La SOCIETA' CONSERVATRICE DEL CAPANNO GARIBALDI IN RAVENNA, ha questa origine:

Soppressi nell'anno 1797 i frati di S. Vitale, la palude del Pontaccio, che essi prima tenevano, divenne proprietà nazionale e con dispaccio governativo del 5 gennaio 1810 portante il numero di protocollo 36443 il Direttore del Demanio del Regno d'Italia accordò il permesso a Don Giuseppe Roncuzzi, detto Masone, di tenervi un capanno ad uso caccia.
 

A mezzo di Parea, Ispettore allora dei boschi ravennati, gli fu ceduto in tal luogo tento terreno quanto occorreva per l'erezione del suddetto capanno, come risulta da lettera dello stesso Parea 10 febbraio 1810 n. 338 di protocollo.

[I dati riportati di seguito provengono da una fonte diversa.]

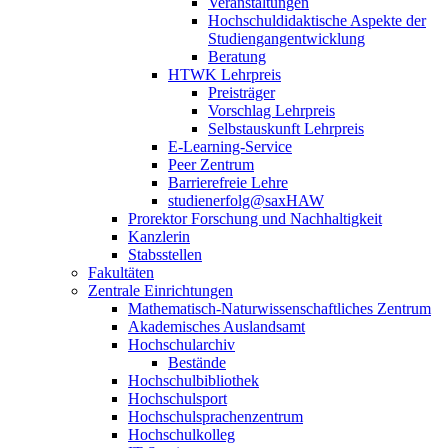
Veranstaltungen
Hochschuldidaktische Aspekte der
Studiengangentwicklung
Beratung
HTWK Lehrpreis
Preisträger
Vorschlag Lehrpreis
Selbstauskunft Lehrpreis
E-Learning-Service
Peer Zentrum
Barrierefreie Lehre
studienerfolg@saxHAW
Prorektor Forschung und Nachhaltigkeit
Kanzlerin
Stabsstellen
Fakultäten
Zentrale Einrichtungen
Mathematisch-Naturwissenschaftliches Zentrum
Akademisches Auslandsamt
Hochschularchiv
Bestände
Hochschulbibliothek
Hochschulsport
Hochschulsprachenzentrum
Hochschulkolleg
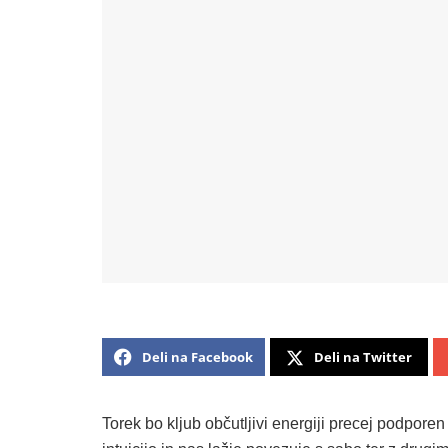
Deli na Facebook
Deli na Twitter
Torek bo kljub občutljivi energiji precej podpore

Morto Roncuzzi nel 1818 il capanno fu proprietà del lui fratello MARINO, Parroco di S. Vincenzo; inetto questi alla caccia, lo donò a Francesco CAMERANI,  Faio URBINI e Francesco GRILLI. Da ultimo apparteneva  a Domenico GUARINI, Curzio RASPONI, Paolo DALLA SCALA, Alessandro FABBRI, Ulisse URBINI e Pietro SANTUCCI, quale rappresentante dell'Asilo Infantile ed a nome degli eredi di Giò SANTUCCI.

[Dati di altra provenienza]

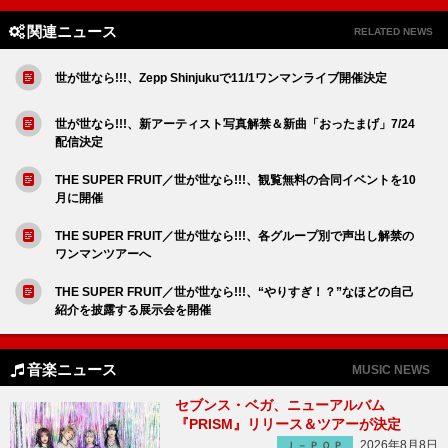
関連ニュース
RELATED NEWS
世が世なら!!!、Zepp Shinjukuで11/1ワンマンライブ開催決定
世が世なら!!!、新アーティスト写真解禁＆新曲「おったまげ」7/24
配信決定
THE SUPER FRUIT／世が世なら!!!、観覧無料の合同イベントを10
月に開催
THE SUPER FRUIT／世が世なら!!!、各グループ別で声出し解禁の
ワンマンツアーへ
THE SUPER FRUIT／世が世なら!!!、“やりすぎ！？”なほどの自己
紹介を披露する展示会を開催
音楽ニュース
MUSIC NEWS
セブンス・ベガ、ニューアルバム
『PRISM』リリース＆ツアーが決定
2026年8月8日
Ｊ－ＰＯＰ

A mezzo di Primo UCCELLINI e del ricordato Curzio RASPONI, si stabilì il contratto di acquisto a favore della società Ravennate "UNIONE DEMOCRATICA2 con regolare scrittura notarile 20 agosto 1876, firmata da tutti i venditori e dai cittadini Carlo RAMBALDI da parte dell'Unione Democratica, siccome appare da loro dichiarazione scritta.

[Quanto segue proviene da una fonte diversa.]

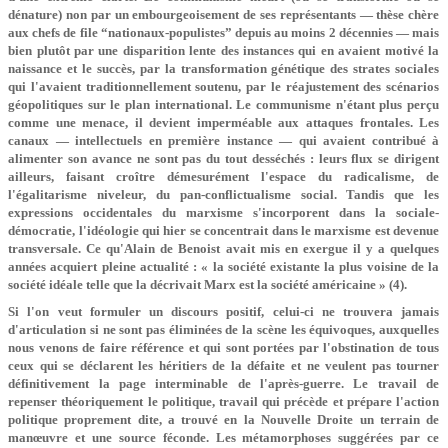
dénature) non par un embourgeoisement de ses représentants — thèse chère
aux chefs de file “nationaux-populistes” depuis au moins 2 décennies — mais
bien plutôt par une disparition lente des instances qui en avaient motivé la
naissance et le succès, par la transformation génétique des strates sociales
qui l'avaient traditionnellement soutenu, par le réajustement des scénarios
géopolitiques sur le plan international. Le communisme n'étant plus perçu
comme une menace, il devient imperméable aux attaques frontales. Les
canaux — intellectuels en première instance — qui avaient contribué à
alimenter son avance ne sont pas du tout desséchés : leurs flux se dirigent
ailleurs, faisant croître démesurément l'espace du radicalisme, de
l'égalitarisme niveleur, du pan-conflictualisme social. Tandis que les
expressions occidentales du marxisme s'incorporent dans la sociale-
démocratie, l'idéologie qui hier se concentrait dans le marxisme est devenue
transversale. Ce qu'Alain de Benoist avait mis en exergue il y a quelques
années acquiert pleine actualité : « la société existante la plus voisine de la
société idéale telle que la décrivait Marx est la société américaine » (4).
Si l'on veut formuler un discours positif, celui-ci ne trouvera jamais
d'articulation si ne sont pas éliminées de la scène les équivoques, auxquelles
nous venons de faire référence et qui sont portées par l'obstination de tous
ceux qui se déclarent les héritiers de la défaite et ne veulent pas tourner
définitivement la page interminable de l'après-guerre. Le travail de
repenser théoriquement le politique, travail qui précède et prépare l'action
politique proprement dite, a trouvé en la Nouvelle Droite un terrain de
manœuvre et une source féconde. Les métamorphoses suggérées par ce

Scioltosi il sodalizio acquirente la capanna restò abbandonata, e ne era ormai certa la completa rovina quando parecchi cittadini appartenenti a quella Unione Democratica deliberarono di restaurarla e conservarla a loro spese, lasciando liberi naturalmente di cooperarli entrando nel loro nucleo quanti ex soci restavano.


Pochi risposero all'appello, ed i volonterosi (basandosi sul principio morale e generalmente riconosciuto, che cioè cessa di appartenere ad una società Popolare e perde ogni diritto verso la medesima chiunque la trascura e ne lascia inadempienti gli oneri) si dichiararono poi essi solo definitivamente costituiti in società, continuando però fino ad ora a tenere aperta l'ammissione.

Oggi affermano maggiormente la loro solidarietà concordandosi nel presente atto costitutivo. Detto statuto, allora REGOLAMENTO, fu approvato il 21 ottobre 1882.